During the summer after their fifth year Justin had her over to his house for two weeks. They spent every evening watching rerun episodes of Star Trek. She was appalled to realize that McCoy – Bones – was a man. Justin had been, for years, referring to her using a male characters name.

She liked him though, liked McCoy, liked the character. He was friendly and warm and everything Susan had imagined an old fashioned American country doctor would be. She was slightly put off however, that the only British character in the series was an aloof Scott who wasn't even Scottish at all, his actor, Justin had said.

It was the kind of thing Justin would notice. Justin was all about Mother England.

Susan had never cared very much for her country. She liked it, of course, but had never seen the point of loyal, die-hard nationalism. What was a country, anyway, but a bit of dirt and rock and grass? It didn't make any sense to die for something that was only a place to plant a tree.

She liked that about wizards. They didn't have a country. They lived in all different ones, of course, but they didn't have the sort of patriotism that Muggles did. Wizards were a people, not a country, and Susan would have been glad to die for any one of them.


But she hadn't. Susan hadn't died for her people. Justin had, but Susan hadn't.
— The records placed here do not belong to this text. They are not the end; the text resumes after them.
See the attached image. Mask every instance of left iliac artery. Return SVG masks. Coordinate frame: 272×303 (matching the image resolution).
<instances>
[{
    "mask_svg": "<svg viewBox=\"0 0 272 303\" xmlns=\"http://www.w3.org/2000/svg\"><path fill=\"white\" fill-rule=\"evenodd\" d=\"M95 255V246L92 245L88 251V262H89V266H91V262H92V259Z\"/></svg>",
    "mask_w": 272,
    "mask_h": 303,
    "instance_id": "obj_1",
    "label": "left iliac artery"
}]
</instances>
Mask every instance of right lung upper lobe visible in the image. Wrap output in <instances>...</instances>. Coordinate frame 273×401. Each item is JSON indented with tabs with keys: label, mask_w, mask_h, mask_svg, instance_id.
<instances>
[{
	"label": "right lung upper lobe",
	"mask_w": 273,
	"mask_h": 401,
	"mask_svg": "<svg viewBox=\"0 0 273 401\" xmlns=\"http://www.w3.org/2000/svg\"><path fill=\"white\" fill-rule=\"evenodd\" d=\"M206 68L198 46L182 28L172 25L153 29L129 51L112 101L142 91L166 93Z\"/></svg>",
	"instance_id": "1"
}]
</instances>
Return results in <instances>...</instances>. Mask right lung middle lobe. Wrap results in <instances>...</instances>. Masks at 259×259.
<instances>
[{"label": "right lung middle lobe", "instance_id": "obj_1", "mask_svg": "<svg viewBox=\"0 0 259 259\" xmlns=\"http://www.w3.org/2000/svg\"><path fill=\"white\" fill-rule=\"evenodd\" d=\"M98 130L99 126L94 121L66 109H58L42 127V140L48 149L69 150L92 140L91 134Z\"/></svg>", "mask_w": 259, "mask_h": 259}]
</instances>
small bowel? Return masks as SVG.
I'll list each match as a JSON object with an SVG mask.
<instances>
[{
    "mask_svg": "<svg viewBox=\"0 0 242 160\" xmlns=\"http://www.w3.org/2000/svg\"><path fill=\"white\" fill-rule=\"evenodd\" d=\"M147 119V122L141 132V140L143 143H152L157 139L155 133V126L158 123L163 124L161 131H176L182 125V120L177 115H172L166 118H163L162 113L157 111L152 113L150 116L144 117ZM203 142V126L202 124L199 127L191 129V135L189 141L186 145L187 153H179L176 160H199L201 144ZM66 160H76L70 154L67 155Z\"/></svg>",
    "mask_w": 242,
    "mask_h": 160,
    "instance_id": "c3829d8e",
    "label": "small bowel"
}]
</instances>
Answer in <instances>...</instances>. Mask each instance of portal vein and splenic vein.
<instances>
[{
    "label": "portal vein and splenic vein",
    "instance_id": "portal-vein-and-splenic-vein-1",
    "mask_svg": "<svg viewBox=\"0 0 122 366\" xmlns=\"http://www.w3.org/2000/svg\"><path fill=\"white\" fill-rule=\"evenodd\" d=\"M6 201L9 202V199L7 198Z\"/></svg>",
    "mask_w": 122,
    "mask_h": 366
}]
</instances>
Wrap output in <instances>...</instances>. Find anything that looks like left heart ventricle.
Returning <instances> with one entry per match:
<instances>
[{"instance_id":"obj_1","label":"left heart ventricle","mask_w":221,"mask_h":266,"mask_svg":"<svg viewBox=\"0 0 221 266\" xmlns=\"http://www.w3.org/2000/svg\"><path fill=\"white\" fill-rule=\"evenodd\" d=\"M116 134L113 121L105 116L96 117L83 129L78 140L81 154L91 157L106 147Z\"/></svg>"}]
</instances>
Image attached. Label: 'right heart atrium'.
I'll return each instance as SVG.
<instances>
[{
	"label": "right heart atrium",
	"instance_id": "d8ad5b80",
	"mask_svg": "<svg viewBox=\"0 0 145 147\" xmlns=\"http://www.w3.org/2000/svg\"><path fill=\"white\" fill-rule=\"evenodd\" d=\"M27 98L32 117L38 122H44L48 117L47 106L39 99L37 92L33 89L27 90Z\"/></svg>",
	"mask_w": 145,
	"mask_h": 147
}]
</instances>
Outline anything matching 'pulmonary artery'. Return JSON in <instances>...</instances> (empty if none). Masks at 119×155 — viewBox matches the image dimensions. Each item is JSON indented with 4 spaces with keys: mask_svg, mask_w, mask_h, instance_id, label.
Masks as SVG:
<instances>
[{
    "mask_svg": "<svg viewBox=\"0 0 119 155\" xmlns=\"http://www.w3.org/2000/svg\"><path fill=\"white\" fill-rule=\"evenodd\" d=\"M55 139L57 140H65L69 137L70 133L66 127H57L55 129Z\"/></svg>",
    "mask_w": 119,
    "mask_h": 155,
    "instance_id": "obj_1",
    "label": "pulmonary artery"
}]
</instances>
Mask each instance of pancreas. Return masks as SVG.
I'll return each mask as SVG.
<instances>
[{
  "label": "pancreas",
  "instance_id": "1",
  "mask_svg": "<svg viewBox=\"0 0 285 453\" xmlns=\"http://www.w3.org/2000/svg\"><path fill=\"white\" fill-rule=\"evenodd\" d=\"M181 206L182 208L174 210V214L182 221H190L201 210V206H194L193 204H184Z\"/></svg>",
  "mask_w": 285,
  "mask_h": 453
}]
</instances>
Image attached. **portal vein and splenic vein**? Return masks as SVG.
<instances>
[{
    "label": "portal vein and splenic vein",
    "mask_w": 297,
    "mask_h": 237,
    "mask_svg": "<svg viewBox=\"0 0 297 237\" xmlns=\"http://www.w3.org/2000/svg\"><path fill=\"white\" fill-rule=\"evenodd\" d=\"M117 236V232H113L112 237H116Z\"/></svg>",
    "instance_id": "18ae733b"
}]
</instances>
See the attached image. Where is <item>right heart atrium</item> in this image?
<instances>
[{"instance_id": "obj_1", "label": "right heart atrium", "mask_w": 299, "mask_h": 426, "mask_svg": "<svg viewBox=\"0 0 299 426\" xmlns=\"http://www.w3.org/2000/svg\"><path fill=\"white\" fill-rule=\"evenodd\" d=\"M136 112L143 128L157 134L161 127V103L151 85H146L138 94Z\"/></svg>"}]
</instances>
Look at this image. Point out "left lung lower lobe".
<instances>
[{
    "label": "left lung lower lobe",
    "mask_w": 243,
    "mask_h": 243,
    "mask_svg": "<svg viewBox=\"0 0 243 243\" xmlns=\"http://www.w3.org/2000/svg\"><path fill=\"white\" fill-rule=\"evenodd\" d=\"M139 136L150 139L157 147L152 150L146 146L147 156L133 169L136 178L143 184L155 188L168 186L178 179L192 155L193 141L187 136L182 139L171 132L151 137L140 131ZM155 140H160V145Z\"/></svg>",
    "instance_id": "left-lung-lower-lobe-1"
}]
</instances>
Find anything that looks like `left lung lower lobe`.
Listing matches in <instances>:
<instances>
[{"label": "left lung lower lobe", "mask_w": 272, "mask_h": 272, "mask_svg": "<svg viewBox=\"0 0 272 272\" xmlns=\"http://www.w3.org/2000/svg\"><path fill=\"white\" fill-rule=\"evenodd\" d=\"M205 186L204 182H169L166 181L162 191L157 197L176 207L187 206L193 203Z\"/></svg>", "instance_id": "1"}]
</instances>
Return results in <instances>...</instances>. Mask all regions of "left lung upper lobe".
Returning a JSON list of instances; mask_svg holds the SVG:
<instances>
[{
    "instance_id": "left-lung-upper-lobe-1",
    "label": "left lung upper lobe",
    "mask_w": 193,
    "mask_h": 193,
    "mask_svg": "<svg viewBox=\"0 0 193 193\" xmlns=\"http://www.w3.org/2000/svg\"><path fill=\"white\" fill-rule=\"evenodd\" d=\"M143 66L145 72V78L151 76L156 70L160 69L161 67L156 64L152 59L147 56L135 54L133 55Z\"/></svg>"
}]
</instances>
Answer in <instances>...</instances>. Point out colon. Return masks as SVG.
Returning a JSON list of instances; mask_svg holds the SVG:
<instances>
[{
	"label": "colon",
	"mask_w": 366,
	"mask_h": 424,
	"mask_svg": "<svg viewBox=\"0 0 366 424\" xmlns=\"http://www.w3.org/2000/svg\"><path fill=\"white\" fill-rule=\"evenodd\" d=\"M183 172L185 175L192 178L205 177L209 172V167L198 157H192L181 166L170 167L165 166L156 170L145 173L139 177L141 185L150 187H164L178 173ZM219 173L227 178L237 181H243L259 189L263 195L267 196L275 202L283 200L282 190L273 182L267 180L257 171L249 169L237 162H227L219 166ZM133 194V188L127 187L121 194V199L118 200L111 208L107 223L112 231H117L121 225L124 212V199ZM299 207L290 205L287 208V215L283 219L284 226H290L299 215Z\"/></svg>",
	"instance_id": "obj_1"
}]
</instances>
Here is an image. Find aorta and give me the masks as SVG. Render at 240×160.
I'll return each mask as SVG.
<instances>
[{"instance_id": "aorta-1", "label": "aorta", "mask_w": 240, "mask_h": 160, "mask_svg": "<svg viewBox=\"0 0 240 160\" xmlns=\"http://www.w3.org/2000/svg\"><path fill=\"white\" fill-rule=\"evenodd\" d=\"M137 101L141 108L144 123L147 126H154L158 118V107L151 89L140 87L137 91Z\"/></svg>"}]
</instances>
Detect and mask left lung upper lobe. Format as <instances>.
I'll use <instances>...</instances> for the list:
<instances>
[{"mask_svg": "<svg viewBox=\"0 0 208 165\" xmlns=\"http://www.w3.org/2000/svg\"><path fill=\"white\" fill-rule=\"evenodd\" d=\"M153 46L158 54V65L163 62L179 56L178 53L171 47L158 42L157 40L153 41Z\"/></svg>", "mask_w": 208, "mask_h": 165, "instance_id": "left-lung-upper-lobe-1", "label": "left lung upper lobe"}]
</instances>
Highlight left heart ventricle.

Susan had never understood why people put so much stock in Harry Potter being an orphan. A lot of people were orphans. Dumbledore was an orphan. Neville was just as bad, worse, than being an orphan. Hannah was an orphan by the end of the war. Their old Defense Professor's little baby was an orphan, because Remus Lupin and his wife had died, too. Susan was an orphan. What were parents, really, when you had never known them? How could Susan miss something she'd never had?


She missed the way his voice wafted gently through her ear, like a caress, when he whispered her name. "Bones. Hey, Bones. Kiss me, Bones."


She was young, barely of age, much too young to have her heart broken like this. The world was too big, too cruel, and –

Susan had always wanted to be a Healer.